RESULT(S): Reactive oxygen species peaked earlier in the ASC group (day 2) compared with that in the OT group (day 10) after grafting. Total vascularization was stable in the ASC group at all time points, while it was lower in the OT group 3 days after grafting. Hypoxia-inducible factor 1α expression, also detected in non-grafted controls, was significantly lower in the ASC group than in the OT group on days 3 and 10. The increase in VEGF gene expression lasted significantly longer in the ASC group than in the OT group. There was no significant upturn in the oxidative stress-related response (nuclear factor erythroid 2-related factor 2 pathway) or oocyte DNA damage (8-hydroxy-deoxyguanosine) in any of the grafted groups.

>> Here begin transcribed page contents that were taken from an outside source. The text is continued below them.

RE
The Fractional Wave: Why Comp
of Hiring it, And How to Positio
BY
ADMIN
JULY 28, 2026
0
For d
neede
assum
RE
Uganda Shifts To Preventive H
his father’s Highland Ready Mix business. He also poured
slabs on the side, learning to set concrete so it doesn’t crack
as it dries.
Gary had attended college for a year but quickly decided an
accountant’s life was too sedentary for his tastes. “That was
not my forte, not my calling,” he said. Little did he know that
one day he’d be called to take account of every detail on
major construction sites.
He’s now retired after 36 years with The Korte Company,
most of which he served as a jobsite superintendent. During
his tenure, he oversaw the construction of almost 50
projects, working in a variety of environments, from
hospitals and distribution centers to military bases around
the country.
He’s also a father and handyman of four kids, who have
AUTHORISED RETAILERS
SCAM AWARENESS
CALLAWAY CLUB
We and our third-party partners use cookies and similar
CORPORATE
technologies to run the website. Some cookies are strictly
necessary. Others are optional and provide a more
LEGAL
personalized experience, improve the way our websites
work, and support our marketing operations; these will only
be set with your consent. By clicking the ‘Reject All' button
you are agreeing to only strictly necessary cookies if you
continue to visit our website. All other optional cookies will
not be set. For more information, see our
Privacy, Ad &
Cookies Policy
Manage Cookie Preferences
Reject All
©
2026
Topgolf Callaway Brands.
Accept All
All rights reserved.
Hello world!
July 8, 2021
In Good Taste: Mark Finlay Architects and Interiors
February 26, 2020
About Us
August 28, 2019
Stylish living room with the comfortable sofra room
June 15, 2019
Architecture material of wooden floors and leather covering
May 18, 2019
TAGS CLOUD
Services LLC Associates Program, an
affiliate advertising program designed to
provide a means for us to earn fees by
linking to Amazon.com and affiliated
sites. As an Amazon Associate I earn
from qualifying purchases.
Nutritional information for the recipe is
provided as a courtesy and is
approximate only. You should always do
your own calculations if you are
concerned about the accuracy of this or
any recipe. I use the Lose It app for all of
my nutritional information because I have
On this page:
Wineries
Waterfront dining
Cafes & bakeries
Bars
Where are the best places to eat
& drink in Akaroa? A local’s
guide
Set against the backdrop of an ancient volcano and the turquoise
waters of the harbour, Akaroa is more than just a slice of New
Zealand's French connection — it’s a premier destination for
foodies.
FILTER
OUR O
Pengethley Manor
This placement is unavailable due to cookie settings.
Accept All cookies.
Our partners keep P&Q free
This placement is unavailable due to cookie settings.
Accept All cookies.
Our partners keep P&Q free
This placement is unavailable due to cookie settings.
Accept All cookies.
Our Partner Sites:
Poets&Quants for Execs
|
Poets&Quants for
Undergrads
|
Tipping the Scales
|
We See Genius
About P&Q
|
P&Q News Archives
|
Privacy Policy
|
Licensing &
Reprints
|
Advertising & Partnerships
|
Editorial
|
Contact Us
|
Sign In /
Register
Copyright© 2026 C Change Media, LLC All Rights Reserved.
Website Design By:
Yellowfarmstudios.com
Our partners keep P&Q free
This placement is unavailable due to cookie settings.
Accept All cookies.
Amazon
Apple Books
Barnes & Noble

CONCLUSION(S): Use of ASCs allows faster ovarian graft reperfusion and mitigates the hypoxia-related response through rapid revascularization, sustained by prolonged increase in vascular endothelial growth factor after grafting. No evidence of oxidative stress-related damage was detected irrespective of the transplantation strategy.
研究脂肪组织来源的干细胞(ASCs)是否调节人卵巢组织移植中的缺氧和氧化应激。
前瞻性实验研究
大学医院的妇科研究单位
5 名成年女性的冷冻卵巢皮质。
30 只小鼠接受冷冻-解冻的人卵巢组织移植,有无 ASC(2 步/ASC+卵巢组织[OT]组和 OT 组)。卵巢移植物在第 3 天(n=5)、第 10 天(n=5)和第 21 天(n=5)取出。接受 21 天移植的 10 只动物进行了体内微透析评估。每位患者解冻后的 1 块卵巢组织(非移植对照)用于分析。
移植物后每隔一天通过微透析收集直接活性氧。对卵巢组织片段的分析包括双重 CD34 免疫标记(宿主和移植物成分的再血管化);缺氧诱导因子 1α(缺氧相关反应)、核因子红细胞 2 相关因子 2(氧化应激相关反应)和 8-羟基脱氧鸟苷(氧化应激相关 DNA 损伤)的免疫荧光;血管内皮生长因子-A(新生血管形成)、超氧化物歧化酶 2(抗氧化活性)和核呼吸因子 1(线粒体生物发生)的定量逆转录聚合酶链反应(qRT-PCR)。
与 OT 组(移植后第 10 天)相比,移植后 ASC 组(第 2 天)的活性氧峰值更早。在所有时间点,ASC 组的总血管化均保持稳定,而移植后第 3 天,OT 组的血管化水平较低。在 ASC 组中,缺氧诱导因子 1α的表达也在非移植对照组中检测到,在第 3 天和第 10 天明显低于 OT 组。ASC 组中 VEGF 基因表达的增加持续时间明显长于 OT 组。在任何移植组中,氧化应激相关反应(核因子红细胞 2 相关因子 2 途径)或卵母细胞 DNA 损伤(8-羟基脱氧鸟苷)均未明显增加。
使用 ASC 可加速卵巢移植物再灌注,并通过移植后血管内皮生长因子的持续增加来缓解快速再血管化引起的缺氧相关反应。无论移植策略如何,均未发现与氧化应激相关的损伤证据。